▸ **EXERCISE REQUIREMENTS**: Pictures in the data should be dropped; transcribe exactly the lines from the one that has "সুপ্রতিষ্ঠিত করার লক্ষ্যে" through the one that has "Хватит грустить — пора".
*** Opening SUPPLIED MATERIAL ***
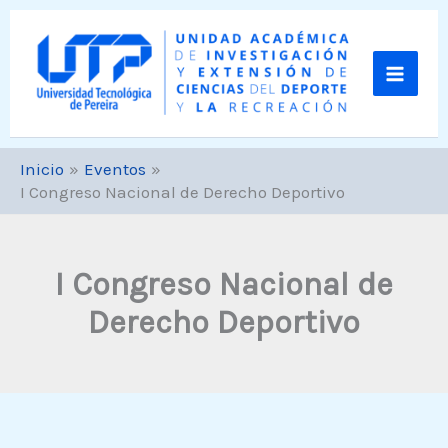
Ir
al
contenido
Inicio
Eventos
I Congreso Nacional de Derecho Deportivo
I Congreso Nacional de
Derecho Deportivo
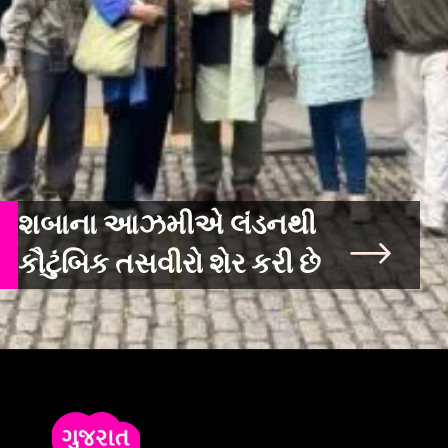
શબાના આઝમીએ લંડનથી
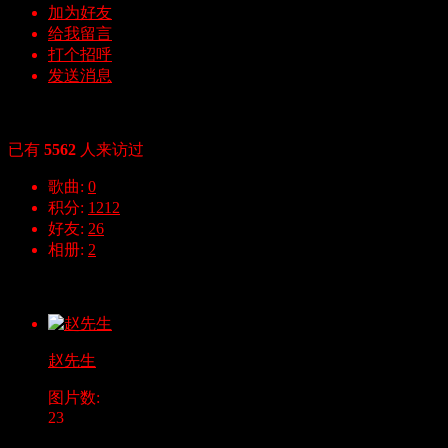
加为好友
给我留言
打个招呼
发送消息
统计信息
已有
5562
人来访过
歌曲:
0
积分:
1212
好友:
26
相册:
2
相册
赵先生
图片数:
23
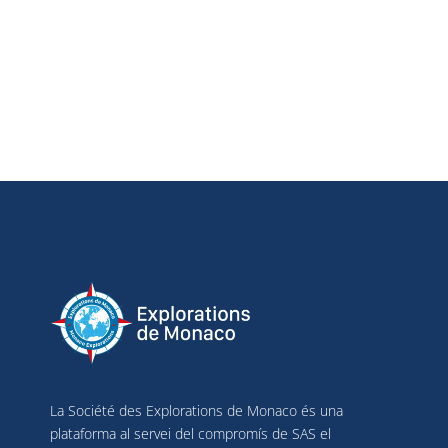
La Société des Explorations de Monaco és una
plataforma al servei del compromís de SAS el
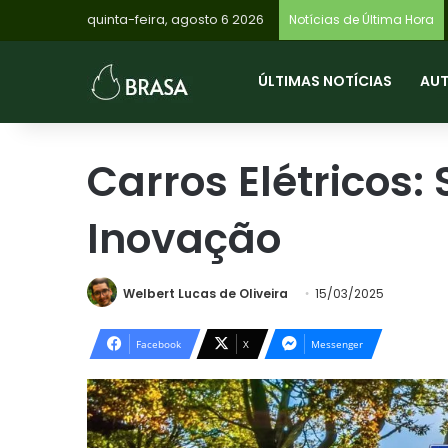
quinta-feira, agosto 6 2026
Notícias de Última Hora
ÚLTIMAS NOTÍCIAS
AU
Carros Elétricos:
Inovação
Welbert Lucas de Oliveira
15/03/2025
Facebook
X
Messenger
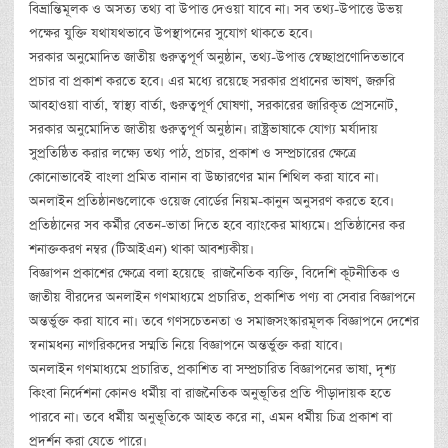
বিভ্রান্তিমূলক ও অসত্য তথ্য বা উপাত্ত দেওয়া যাবে না। সব তথ্য-উপাত্তে উভয়
পক্ষের যুক্তি যথাযথভাবে উপস্থাপনের সুযোগ থাকতে হবে।
সরকার অনুমোদিত জাতীয় গুরুত্বপূর্ণ অনুষ্ঠান, তথ্য-উপাত্ত স্বেচ্ছাপ্রণোদিতভাবে
প্রচার বা প্রকাশ করতে হবে। এর মধ্যে রয়েছে সরকার প্রধানের ভাষণ, জরুরি
আবহাওয়া বার্তা, স্বাস্থ্য বার্তা, গুরুত্বপূর্ণ ঘোষণা, সরকারের জারিকৃত প্রেসনোট,
সরকার অনুমোদিত জাতীয় গুরুত্বপূর্ণ অনুষ্ঠান। রাষ্ট্রভাষাকে যোগ্য মর্যাদায়
সুপ্রতিষ্ঠিত করার লক্ষ্যে তথ্য পাঠ, প্রচার, প্রকাশ ও সম্প্রচারের ক্ষেত্রে
কোনোভাবেই বাংলা প্রমিত বানান বা উচ্চারণের মান শিথিল করা যাবে না।
অনলাইন প্রতিষ্ঠানগুলোকে ওয়েজ বোর্ডের নিয়ম-কানুন অনুসরণ করতে হবে।
প্রতিষ্ঠানের সব কর্মীর বেতন-ভাতা দিতে হবে ব্যাংকের মাধ্যমে। প্রতিষ্ঠানের কর
শনাক্তকরণ নম্বর (টিআইএন) থাকা আবশ্যকীয়।
বিজ্ঞাপন প্রকাশের ক্ষেত্রে বলা হয়েছে রাজনৈতিক ব্যক্তি, বিদেশি কূটনীতিক ও
জাতীয় বীরদের অনলাইন গণমাধ্যমে প্রচারিত, প্রকাশিত পণ্য বা সেবার বিজ্ঞাপনে
অন্তর্ভুক্ত করা যাবে না। তবে গণসচেতনতা ও সমাজসংস্কারমূলক বিজ্ঞাপনে দেশের
স্বনামধন্য নাগরিকদের সম্মতি নিয়ে বিজ্ঞাপনে অন্তর্ভুক্ত করা যাবে।
অনলাইন গণমাধ্যমে প্রচারিত, প্রকাশিত বা সম্প্রচারিত বিজ্ঞাপনের ভাষা, দৃশ্য
কিংবা নির্দেশনা কোনও ধর্মীয় বা রাজনৈতিক অনুভূতির প্রতি পীড়াদায়ক হতে
পারবে না। তবে ধর্মীয় অনুভূতিকে আহত করে না, এমন ধর্মীয় চিত্র প্রকাশ বা
প্রদর্শন করা যেতে পারে।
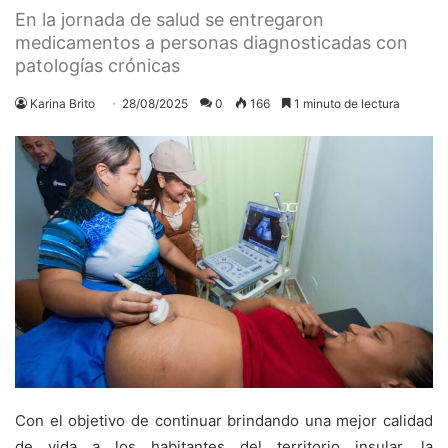
En la jornada de salud se entregaron
medicamentos a personas diagnosticadas con
patologías crónicas
Karina Brito
28/08/2025
0
166
1 minuto de lectura
Con el objetivo de continuar brindando una mejor calidad
de vida a los habitantes del territorio insular, la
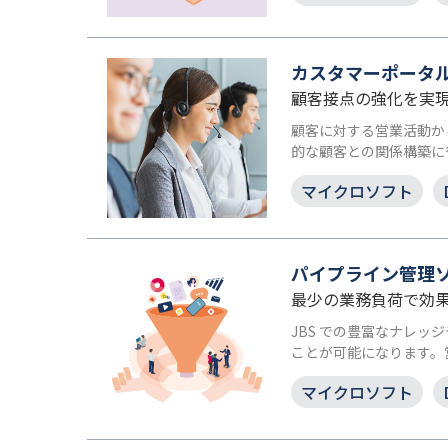
カスタマーポータル fo
顧客接点の強化を実
顧客に対する営業活動か
的な顧客との関係構築に役
マイクロソフト
パイプライン管理
最少の業務負荷で効
JBS での豊富なナレ
ことが可能になります。
マイクロソフト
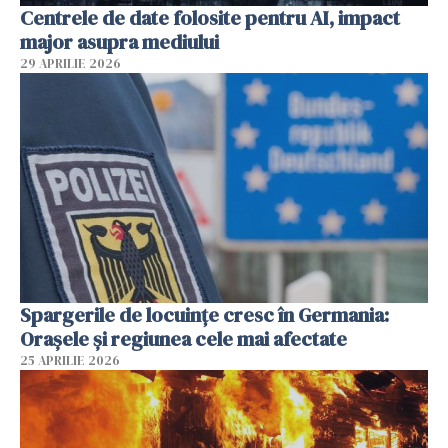
Centrele de date folosite pentru AI, impact
major asupra mediului
29 APRILIE 2026
Spargerile de locuințe cresc în Germania:
Orașele și regiunea cele mai afectate
25 APRILIE 2026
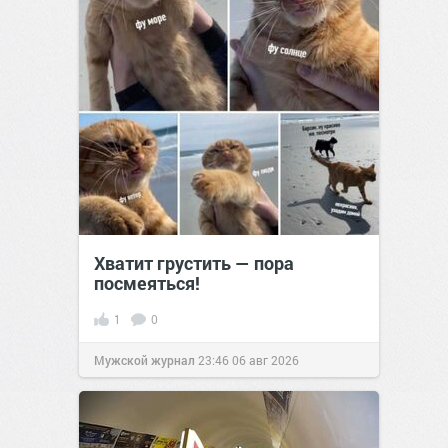
Хватит грустить — пора
посмеяться!
1
0
Мужской журнал
23:46
06 авг 2026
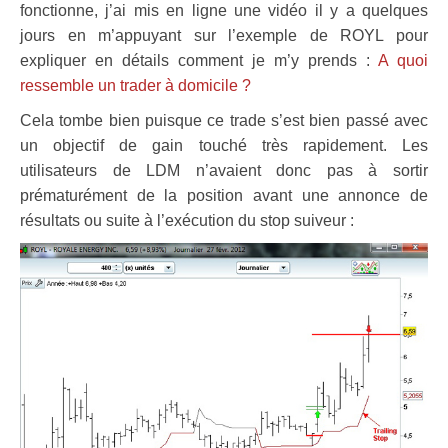
fonctionne, j’ai mis en ligne une vidéo il y a quelques
jours en m’appuyant sur l’exemple de ROYL pour
expliquer en détails comment je m’y prends :
A quoi
ressemble un trader à domicile ?
Cela tombe bien puisque ce trade s’est bien passé avec
un objectif de gain touché très rapidement. Les
utilisateurs de LDM n’avaient donc pas à sortir
prématurément de la position avant une annonce de
résultats ou suite à l’exécution du stop suiveur :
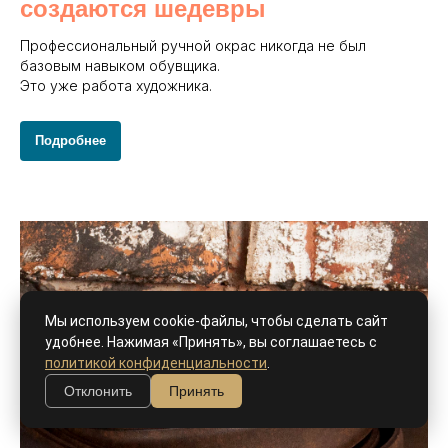
создаются шедевры
Профессиональный ручной окрас никогда не был
базовым навыком обувщика.
Это уже работа художника.
Подробнее
Мы используем cookie-файлы, чтобы сделать сайт
удобнее. Нажимая «Принять», вы соглашаетесь с
политикой конфиденциальности
.
Отклонить
Принять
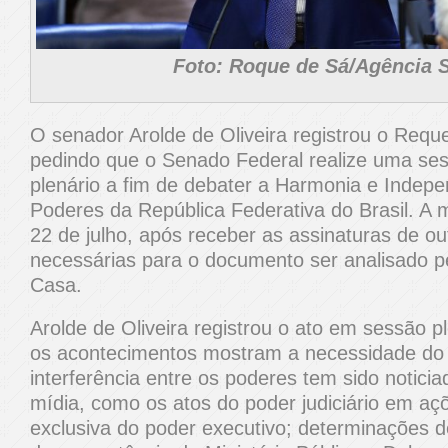
Foto: Roque de Sá/Agência 
O senador Arolde de Oliveira registrou o Requ
pedindo que o Senado Federal realize uma se
plenário a fim de debater a Harmonia e Indepe
Poderes da República Federativa do Brasil. A me
22 de julho, após receber as assinaturas de o
necessárias para o documento ser analisado p
Casa.
Arolde de Oliveira registrou o ato em sessão p
os acontecimentos mostram a necessidade do 
interferência entre os poderes tem sido notici
mídia, como os atos do poder judiciário em a
exclusiva do poder executivo; determinações de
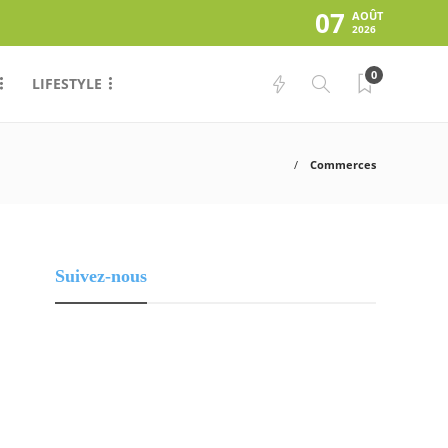
07
AOÛT
2026
0
LIFESTYLE
Commerces
Suivez-nous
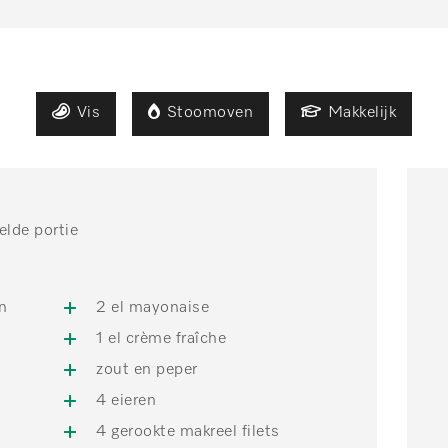
Vis
Stoomoven
Makkelijk
elde portie
n
2 el mayonaise
1 el crème fraîche
zout en peper
4 eieren
4 gerookte makreel filets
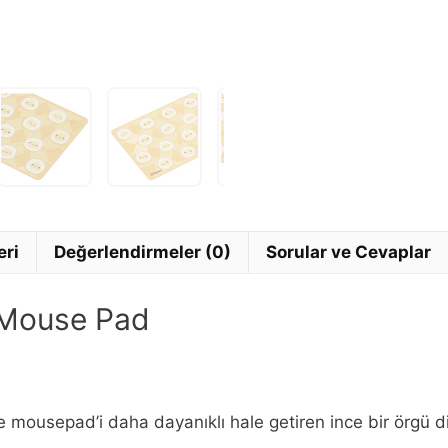
eri
Değerlendirmeler (0)
Sorular ve Cevaplar
Mouse Pad
mousepad’i daha dayanıklı hale getiren ince bir örgü diki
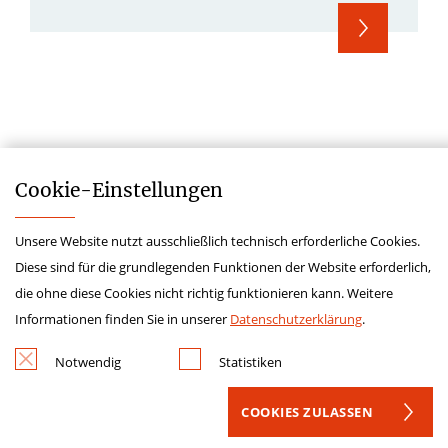
Cookie-­Einstellungen
Unsere Website nutzt ausschließlich technisch erforderliche Cookies.
Impressum
Diese sind für die grundlegenden Funktionen der Website erforderlich,
Datenschutz
die ohne diese Cookies nicht richtig funktionieren kann. Weitere
Kontakt
Informationen finden Sie in unserer
Datenschutzerklärung
.
Hinweisgeberschutzgesetz
Notwendig
Statistiken
Lieferkettensorgfaltspflichtengesetz
COOKIES ZULASSEN
Krankenhauszukunftsfonds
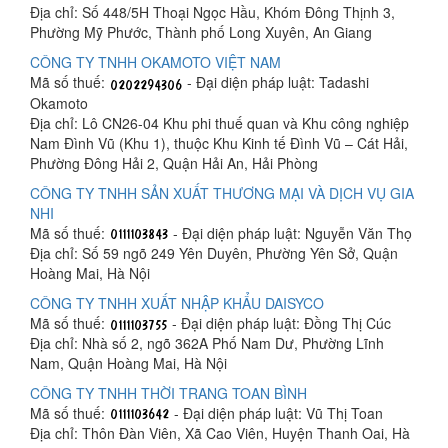
Địa chỉ: Số 448/5H Thoại Ngọc Hầu, Khóm Đông Thịnh 3,
Phường Mỹ Phước, Thành phố Long Xuyên, An Giang
CÔNG TY TNHH OKAMOTO VIỆT NAM
Mã số thuế:
- Đại diện pháp luật: Tadashi
Okamoto
Địa chỉ: Lô CN26-04 Khu phi thuế quan và Khu công nghiệp
Nam Đình Vũ (Khu 1), thuộc Khu Kinh tế Đình Vũ – Cát Hải,
Phường Đông Hải 2, Quận Hải An, Hải Phòng
CÔNG TY TNHH SẢN XUẤT THƯƠNG MẠI VÀ DỊCH VỤ GIA
NHI
Mã số thuế:
- Đại diện pháp luật: Nguyễn Văn Thọ
Địa chỉ: Số 59 ngõ 249 Yên Duyên, Phường Yên Sở, Quận
Hoàng Mai, Hà Nội
CÔNG TY TNHH XUẤT NHẬP KHẨU DAISYCO
Mã số thuế:
- Đại diện pháp luật: Đồng Thị Cúc
Địa chỉ: Nhà số 2, ngõ 362A Phố Nam Dư, Phường Lĩnh
Nam, Quận Hoàng Mai, Hà Nội
CÔNG TY TNHH THỜI TRANG TOAN BÌNH
Mã số thuế:
- Đại diện pháp luật: Vũ Thị Toan
Địa chỉ: Thôn Đàn Viên, Xã Cao Viên, Huyện Thanh Oai, Hà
*** Closing SUPPLIED MATERIAL ***
▸ **ANSWER TO THIS TASK**:
সুপ্রতিষ্ঠিত করার লক্ষ্যে তথ্য পাঠ, প্রচার, প্রকাশ ও সম্প্রচারের ক্ষেত্রে
কোনোভাবেই বাংলা প্রমিত বানান বা উচ্চারণের মান শিথিল করা যাবে না।
অনলাইন প্রতিষ্ঠানগুলোকে ওয়েজ বোর্ডের নিয়ম-কানুন অনুসরণ করতে হবে।
প্রতিষ্ঠানের সব কর্মীর বেতন-ভাতা দিতে হবে ব্যাংকের মাধ্যমে। প্রতিষ্ঠানের কর
শনাক্তকরণ নম্বর (টিআইএন) থাকা আবশ্যকীয়।
বিজ্ঞাপন প্রকাশের ক্ষেত্রে বলা হয়েছে রাজনৈতিক ব্যক্তি, বিদেশি কূটনীতিক ও
জাতীয় বীরদের অনলাইন গণমাধ্যমে প্রচারিত, প্রকাশিত পণ্য বা সেবার বিজ্ঞাপনে
অন্তর্ভুক্ত করা যাবে না। তবে গণসচেতনতা ও সমাজসংস্কারমূলক বিজ্ঞাপনে দেশের
স্বনামধন্য নাগরিকদের সম্মতি নিয়ে বিজ্ঞাপনে অন্তর্ভুক্ত করা যাবে।
অনলাইন গণমাধ্যমে প্রচারিত, প্রকাশিত বা সম্প্রচারিত বিজ্ঞাপনের ভাষা, দৃশ্য
কিংবা নির্দেশনা কোনও ধর্মীয় বা রাজনৈতিক অনুভূতির প্রতি পীড়াদায়ক হতে
পারবে না। তবে ধর্মীয় অনুভূতিকে আহত করে না, এমন ধর্মীয় চিত্র প্রকাশ বা
প্রদর্শন করা যেতে পারে।
En la jornada de salud se entregaron
medicamentos a personas diagnosticadas con
patologías crónicas
Karina Brito
28/08/2025
0
166
1 minuto de lectura
Con el objetivo de continuar brindando una mejor calidad
de vida a los habitantes del territorio insular, la
カスタマーポータル fo
顧客接点の強化を実
顧客に対する営業活動か
的な顧客との関係構築に役
マイクロソフト
パイプライン管理
最少の業務負荷で効
JBS での豊富なナレ
ことが可能になります。
マイクロソフト
Centrele de date folosite pentru AI, impact
major asupra mediului
29 APRILIE 2026
Spargerile de locuințe cresc în Germania:
Orașele și regiunea cele mai afectate
25 APRILIE 2026
Хватит грустить — пора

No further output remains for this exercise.